Ложь. Записки кулака
Шрифт:
Начальник караула яростно кричал, стучал по столу и грозил всеми небесными карами. Наконец у Хохла кончилось терпение, и он, резко подавшись вперед, сказал:
— Ты чего раскомиссарился? Может, в Соловки сошлешь?
Не ожидая такого отпора, начальник караула лишился даже дара речи, его лицо перекосилось, посерело, глаза налились кровью, и казалось, что он сейчас кинется с кулаками на дерзкого мужика. Но тут один из приехавших дернул за рукав не в меру расходившегося охранника, остудил его пыл и сказал:
— Ты сам видел, сколько путаницы в списках, а поэтому будь благодарен, что потерял только одного пацана, а не половину всего эшелона.

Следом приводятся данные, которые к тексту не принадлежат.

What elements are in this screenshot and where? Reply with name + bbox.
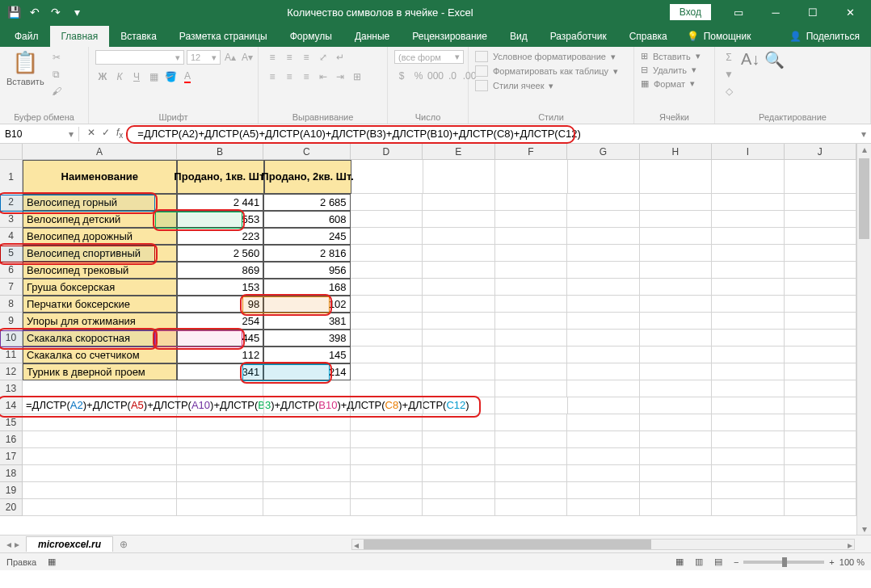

После этого назначенные старосты стали подходить к столу и расписываться за себя и пофамильный состав группы. Как только их отпустили, Хохол пришел к своим подопечным,
— Ну, Дашка, готовься в путь-дорожку!
— А когда? Что об этом сказали?
— Нет, — сказал Хохол, — когда не сказали, но зато составили списки, и осталось дело за вагонами.
— Какие списки?
— Обычные списки, бумажные. Теперь я у вас буду начальником. Дело в том, что нас разбили по группам и для каждой такой группы будет отведен отдельный вагон. Когда мы с Серёгой ехали на фронт, нас по 40 человек везли, а в нашей группе оказалось 46, но зато семьи все целиком. Значит и нас так же повезут.
— Кого же записали вместе с нами?
— Да все свои, ты сама скоро увидишь, а я пока пойду, всех предупрежу.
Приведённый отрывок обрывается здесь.